Then, all include the word data of this affixe ology to make this enquiry module 130 continue retrieval from database 110, as " technology ", " sociology " and " biology " etc.; Then, this screening unit 131 promptly compares one by one to this word data, as the word of not finding to conform to fully with affixe " ology "; Then analyze the word-building position of ology in this word, because this affixe ology is " suffix " in word " methodology ", 131 of this screening unit filter out the word data that all are suffix with ology; At last each word and this affixe ology are carried out diversity ratio, for example after removing ology, remain alphabetical minimum person, find that after contrasting word " biology " is the most similar to affixe " ology ", promptly select it and be best word data for best.
Cut 140 of sound modules and be used for the root and the affixe data that decomposite with reference to this parsing module 120, and be that sound is cut with the word data that this enquiry module 130 inquires by unit, thereby obtain this root and the pairing voice data of affixe with the syllable.In the present embodiment, the result of these enquiry module 130 inquiries is the word " method " of corresponding root " method " and the word " biology " of corresponding affixe " ology ".Because method and this root are in full accord, so its pairing " speech sound waves 1 (not marking) " data promptly can directly be utilized.This cuts the content of sound module 140 with reference to affixe " ology ", with syllable (vowel or word sound) is that the sound processing is cut accordingly at the speech sound waves data of this word " biology " by unit, and cut at its vowel place, with the back segment speech sound waves data of intercepting word, i.e. " ology " corresponding " speech sound waves 2 (not marking) " data.

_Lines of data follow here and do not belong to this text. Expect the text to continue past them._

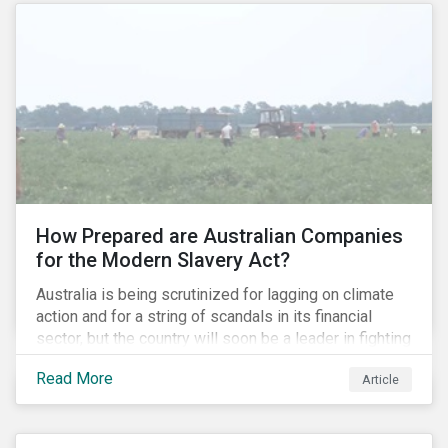
How Prepared are Australian Companies
for the Modern Slavery Act?
Australia is being scrutinized for lagging on climate
action and for a string of scandals in its financial
sector, but the country will soon be a leader in fighting
human rights abuses and modern slavery practices,
Read More
Article
as it is set to become one of few countries in the
world to adopt a historic Modern Slavery Act (MSA).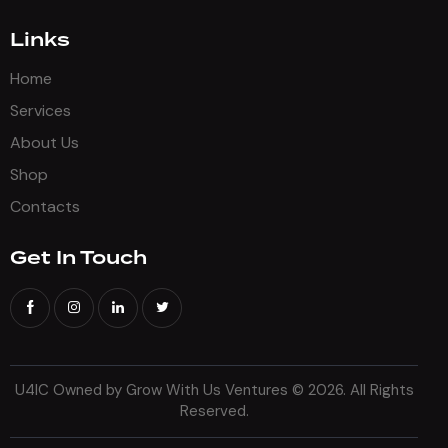
Links
Home
Services
About Us
Shop
Contacts
Get In Touch
U4IC Owned by Grow With Us Ventures
© 2026. All Rights
Reserved.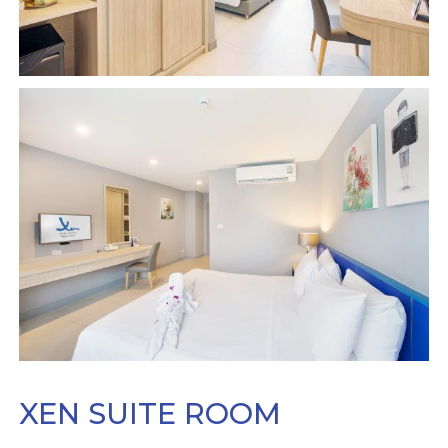
XEN SUITE ROOM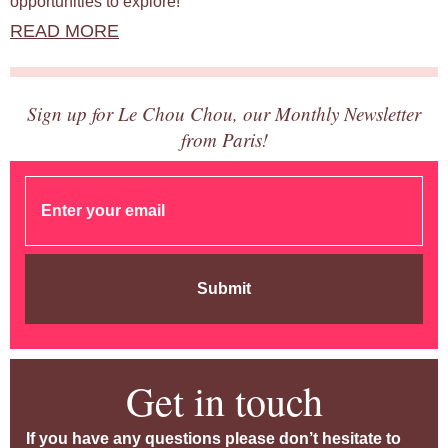
opportunities to explore!
READ MORE
Sign up for Le Chou Chou, our Monthly Newsletter
from Paris!
Submit
Get in touch
If you have any questions please don’t hesitate to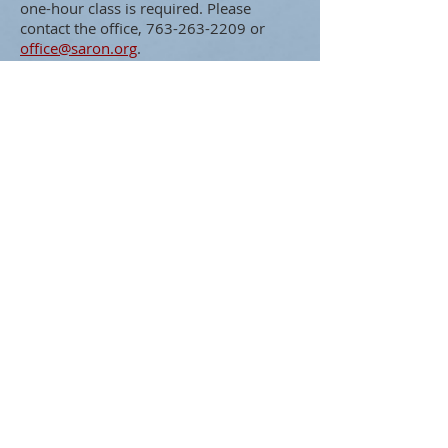
one-hour class is required. Please
contact the office,
763-263-2209
or
office@saron.org
.
ABOUT US
To glorify God by encouraging
discipleship of Jesus within our
congregation and throughout
our community.
ADDRESS
Saron Lutheran Church
311 Lake St S
Big Lake, MN 55309
SUBSCRIBE FOR EMAILS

150 of synthesis modules are used for handling the speech sound waves data that obtains and carrying out permutation and combination cut sound module 140 via this, form with this root and affixe and are combined to form man-to-man corresponding relation, with the voice data of synthetic this word.In the present embodiment, this synthesis module 150 will be cut " speech sound waves 1 " data and " speech sound waves 2 " data that obtains after sound module 140 is handled, position according to its pairing root and affixe concerns respectively, carry out corresponding arrangement, method (speech sound waves 1)+ology (speech sound waves 2) just, the voice data of synthetic word " methodology ".
Fig. 2 is a process flow diagram, shows the running program of phoneme synthesizing method of the present invention, and phoneme synthesizing method of the present invention is applicable in the e-dictionary.As shown in the figure, at first, carry out step S210, pre-database construction 110 is used for storing the relevant lexical or textual analysis data of these e-dictionary 1 all words and the speech sound waves data of correspondence thereof, then proceeds to step S220.
In step S220, make this parsing module 120 analyze the word-building form of word " methodology ", and word is decomposed into root method+ suffix ology according to analysis result, then, proceed to step S230.
In step S230, make the decomposition result of this enquiry module 130, at this each root and the affixe word data that inquiry is correlated with from database 110 respectively, so as to obtaining corresponding speech sound waves data according to parsing module 120.In the present embodiment, these enquiry module 130 corresponding roots " method " retrieve " method ", " methodic ", " methodist " and word data such as " unmethodical " from database 110; Corresponding suffix " ology " then retrieves " technology ", " sociology " and word data such as " biology " from database 110; Subsequently, make 131 pairs of these word data in this screening unit compare one by one, so as to filtering out to best word data " method " that should root " method ", and to best word data " biology " that should affixe " ology ", then, proceed to step S240.
In step S240, make this cut sound module 140 with reference to this root and affixe data, with the syllable is that unit cuts sound respectively with the resulting best word data of enquiry module 130 inquiries, obtain pairing " speech sound waves 1 " data of this root " method " and, then proceed to step S250 corresponding to " speech sound waves 2 " data of this affixe " ology ".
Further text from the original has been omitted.